Well, the topic of gender roles is a ripe one. While there is no specific outline providing benchmarks to use in classifying a person’s gender, a number of factors come into play in helping define one’s gender. One of the factors is cultural prescription as provided for by a person’s social group. A man is a man or a woman a woman depending on how the social group they belong to label or socializes them. But one should remember here that genitalia alone do not determine a person’s gender.
While one’s sex is determined by one’s biology, both biology and culture (nature and nurture) determine their gender. There are different roles for different genders. Gender is more of culturally than biologically determined. In fact, a person could be born with male genitalia but be of female gender or vice versa. Differences exist between the male and female genders for instance; men are braver than women and women more emotional than men. Women like being protected while men like to protect.
Also, men want to pursue a woman for relationship while women want to be pursued. The differences between the genders emanate from differences in sexes culture, religion among others. Some of the similarities include: both are jealous, self-centered and want to mend the other to live up to their own standards. Again, both genders converge in their need for recognition and love. These among other differences and similarities together with other factors such as legal have succeeded in being constant obstacles on the road to equality.
Most social groups, our parents and the media have socialized us to believe that the male gender is superior to the female gender. One can ask, does sex determine one’s abilities? Pursuing such a question may elicit an endless debate but a sex-based approach in determining gender roles is bias and oppressive to women and perpetuates inequalities and patriarchy. No wonder women have to fight for equality. Kyra Sedgwick says that, “…we are still not really supposed to want it as much as guy does. ” But I think women should be able to make their own choices.
I would want to socialize my children in a manner that they will see both genders as equal and worth as much respect despite the differences. I will also want to allow them freedom to choose what they want to be in life. I will not deny them opportunities on the basis of their gender. I will also encourage them to follow their passion provided they are within the range of acceptable careers and I will endeavor to support them. A number of questions puzzle me. They include; In agitating for equality, do women become more women or less? Is a woman more woman because she enjoys same rights as a man?
Is it possible to invent a universally acceptable modality of determining gender roles so as to eschew the controversy? What provisions do our societies make for those individuals who do not qualify as average male/female? These questions leave me lost in the labyrinths. The first and second questions demand that women be careful when agitating for equality lest they lose their identity. Anyway what is so serious about losing one’s identity? If forgoing one’s identity will make one have a happier life then isn’t it better to forgo it.
What should be pursued, identity or happiness? Addressing the third question will save us unnecessary debates while the fourth question rises out of my worry that there are some persons that are left out in the classification of genders and this could be unfair- a more inclusive definition needs to be adopted for a fair discussion. In doing away with the dual classification such terms as feminism and others that are so ‘poisoned’ will be avoided and may be a less controversial nomenclature adopted. Andrea Wong is a brave woman.

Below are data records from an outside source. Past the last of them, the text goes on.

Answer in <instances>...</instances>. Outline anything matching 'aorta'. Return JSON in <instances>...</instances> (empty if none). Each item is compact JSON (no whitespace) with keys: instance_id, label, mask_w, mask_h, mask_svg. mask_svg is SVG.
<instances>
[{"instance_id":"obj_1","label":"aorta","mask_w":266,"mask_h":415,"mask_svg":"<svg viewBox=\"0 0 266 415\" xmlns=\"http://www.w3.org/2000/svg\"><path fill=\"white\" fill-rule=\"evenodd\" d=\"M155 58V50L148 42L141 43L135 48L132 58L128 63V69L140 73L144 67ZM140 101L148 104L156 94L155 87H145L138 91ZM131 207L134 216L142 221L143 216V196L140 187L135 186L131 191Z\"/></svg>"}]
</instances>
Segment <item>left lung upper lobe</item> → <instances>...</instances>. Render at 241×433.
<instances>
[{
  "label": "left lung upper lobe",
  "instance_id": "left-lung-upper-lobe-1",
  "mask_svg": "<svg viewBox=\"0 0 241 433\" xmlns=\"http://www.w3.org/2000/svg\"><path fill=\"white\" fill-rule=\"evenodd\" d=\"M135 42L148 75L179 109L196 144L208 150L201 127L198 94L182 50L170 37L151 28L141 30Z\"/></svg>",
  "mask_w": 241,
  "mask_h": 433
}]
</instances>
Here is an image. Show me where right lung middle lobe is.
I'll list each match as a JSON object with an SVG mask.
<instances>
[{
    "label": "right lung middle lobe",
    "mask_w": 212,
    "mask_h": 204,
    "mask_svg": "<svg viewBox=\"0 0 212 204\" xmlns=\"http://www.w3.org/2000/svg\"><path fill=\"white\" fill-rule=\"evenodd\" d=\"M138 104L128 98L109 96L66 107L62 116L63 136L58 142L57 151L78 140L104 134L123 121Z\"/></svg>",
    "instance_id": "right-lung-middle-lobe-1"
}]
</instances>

From her early age she tried her leg in leadership, a field that was erroneously perceived as a reserve for men. Also unlike most women, Andrea Wong knows how, after falling, to get up, dust herself off and keep going. Unlike Wong, most women get resigned after their first failure. If women were like her, they would also be leaders like she is today and would be doing great exploits. Rachel Roy is another woman who impresses me. She goes for what she wants and she wants nothing but the best, “ If I couldn’t work at Contempo, I didn’t want to work anywhere.

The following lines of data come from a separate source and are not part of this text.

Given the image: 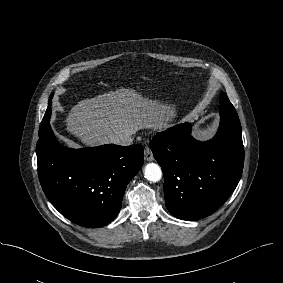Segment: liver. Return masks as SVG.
<instances>
[{"mask_svg":"<svg viewBox=\"0 0 283 283\" xmlns=\"http://www.w3.org/2000/svg\"><path fill=\"white\" fill-rule=\"evenodd\" d=\"M174 112L173 106L122 88L79 101L67 114L66 130L83 145L92 147L109 144L119 133L162 129Z\"/></svg>","mask_w":283,"mask_h":283,"instance_id":"liver-1","label":"liver"}]
</instances>
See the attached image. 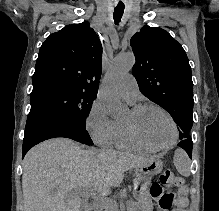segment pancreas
I'll return each instance as SVG.
<instances>
[{
	"instance_id": "obj_1",
	"label": "pancreas",
	"mask_w": 219,
	"mask_h": 211,
	"mask_svg": "<svg viewBox=\"0 0 219 211\" xmlns=\"http://www.w3.org/2000/svg\"><path fill=\"white\" fill-rule=\"evenodd\" d=\"M121 205H126V211H138L141 207L140 202H135V200H121L118 202ZM105 209L107 211H117V207H115L114 203L111 205H106Z\"/></svg>"
}]
</instances>
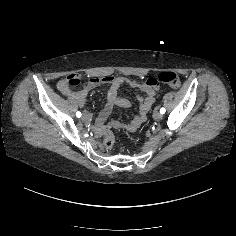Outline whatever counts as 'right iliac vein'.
Listing matches in <instances>:
<instances>
[{"label": "right iliac vein", "mask_w": 236, "mask_h": 236, "mask_svg": "<svg viewBox=\"0 0 236 236\" xmlns=\"http://www.w3.org/2000/svg\"><path fill=\"white\" fill-rule=\"evenodd\" d=\"M88 116H89V115H88L87 113H85V114L82 116V119H83V120H86V119L88 118Z\"/></svg>", "instance_id": "obj_1"}]
</instances>
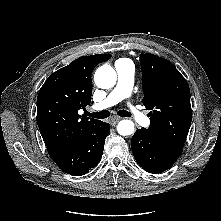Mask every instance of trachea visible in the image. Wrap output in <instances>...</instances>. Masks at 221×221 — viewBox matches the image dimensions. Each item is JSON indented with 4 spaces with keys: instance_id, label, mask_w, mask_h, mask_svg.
I'll use <instances>...</instances> for the list:
<instances>
[{
    "instance_id": "3493384b",
    "label": "trachea",
    "mask_w": 221,
    "mask_h": 221,
    "mask_svg": "<svg viewBox=\"0 0 221 221\" xmlns=\"http://www.w3.org/2000/svg\"><path fill=\"white\" fill-rule=\"evenodd\" d=\"M117 114L121 117H130L131 116L130 112L125 111V110H120L117 112ZM86 115L93 117V118H97V119H105L110 116V112L107 110H103V111L96 112V113L86 112Z\"/></svg>"
}]
</instances>
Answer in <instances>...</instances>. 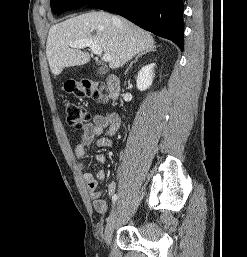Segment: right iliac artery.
<instances>
[{
  "label": "right iliac artery",
  "mask_w": 247,
  "mask_h": 257,
  "mask_svg": "<svg viewBox=\"0 0 247 257\" xmlns=\"http://www.w3.org/2000/svg\"><path fill=\"white\" fill-rule=\"evenodd\" d=\"M117 199H118V196L115 194V195L112 197L113 208H114V206H115V202L117 201ZM112 211H113V209H112Z\"/></svg>",
  "instance_id": "82829eb1"
}]
</instances>
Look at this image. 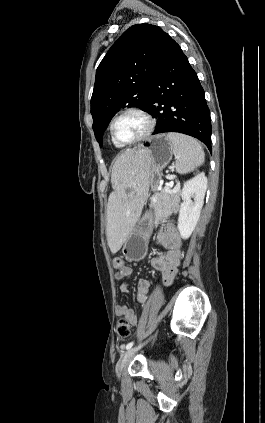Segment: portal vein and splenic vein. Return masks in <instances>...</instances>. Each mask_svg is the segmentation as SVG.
Segmentation results:
<instances>
[{
  "label": "portal vein and splenic vein",
  "instance_id": "obj_1",
  "mask_svg": "<svg viewBox=\"0 0 265 423\" xmlns=\"http://www.w3.org/2000/svg\"><path fill=\"white\" fill-rule=\"evenodd\" d=\"M165 190H166V191L177 192V191H178V187H175L173 190H170L169 185H167V186H165Z\"/></svg>",
  "mask_w": 265,
  "mask_h": 423
}]
</instances>
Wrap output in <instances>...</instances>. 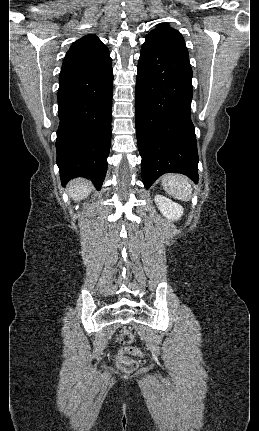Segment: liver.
<instances>
[{"mask_svg":"<svg viewBox=\"0 0 259 431\" xmlns=\"http://www.w3.org/2000/svg\"><path fill=\"white\" fill-rule=\"evenodd\" d=\"M92 190V185L84 179L73 180L68 188L70 196L75 201H80L87 197Z\"/></svg>","mask_w":259,"mask_h":431,"instance_id":"liver-1","label":"liver"}]
</instances>
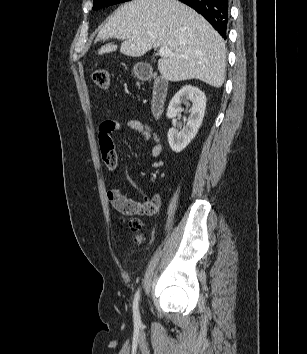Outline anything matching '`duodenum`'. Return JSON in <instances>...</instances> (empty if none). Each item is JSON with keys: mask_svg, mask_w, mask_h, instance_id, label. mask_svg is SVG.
<instances>
[{"mask_svg": "<svg viewBox=\"0 0 307 354\" xmlns=\"http://www.w3.org/2000/svg\"><path fill=\"white\" fill-rule=\"evenodd\" d=\"M139 76L142 79L153 78V90L150 101L151 113L155 118H159L164 111L167 100L168 82L163 77L153 76L146 69L140 70Z\"/></svg>", "mask_w": 307, "mask_h": 354, "instance_id": "1", "label": "duodenum"}]
</instances>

” This shows a resolve that most women lack. She knows what she wants that is to be a designer, “her passion started in childhood and she has never wavered”. She is final in her decision. These two women not only set good example for me but also are good role models for women. From the pieces, it is clearly depicted that success for women is dependent on their attitude and not their gender. If women changed their attitude then they would favorably compete against men and it would be easier for them and tougher for men. Works cited Newsweek, October 15, 2007.